§ **WORK INSTRUCTIONS**: Only the lines from the one with "akcím a speciálním" through the end of the data are wanted, copied exactly.

═══ INFORMATION PROVIDED

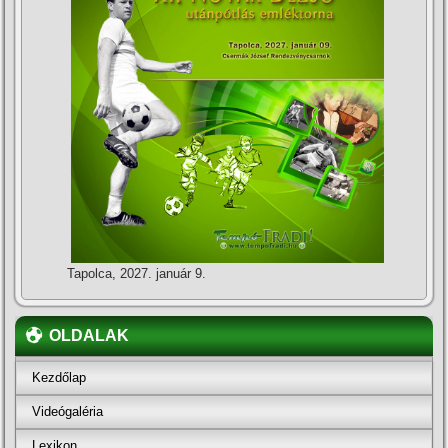
Tapolca, 2027. január 9.
OLDALAK
Kezdőlap
Videógaléria
Lexikon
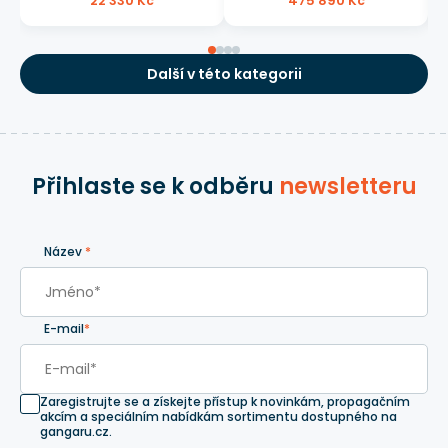
22 330 Kč
475 890 Kč
Další v této kategorii
Přihlaste se k odběru
newsletteru
Název
*
E-mail
*
Zaregistrujte se a získejte přístup k novinkám, propagačním
akcím a speciálním nabídkám sortimentu dostupného na
gangaru.cz.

══════

§ **RESPONSE**:
akcím a speciálním nabídkám sortimentu dostupného na
gangaru.cz.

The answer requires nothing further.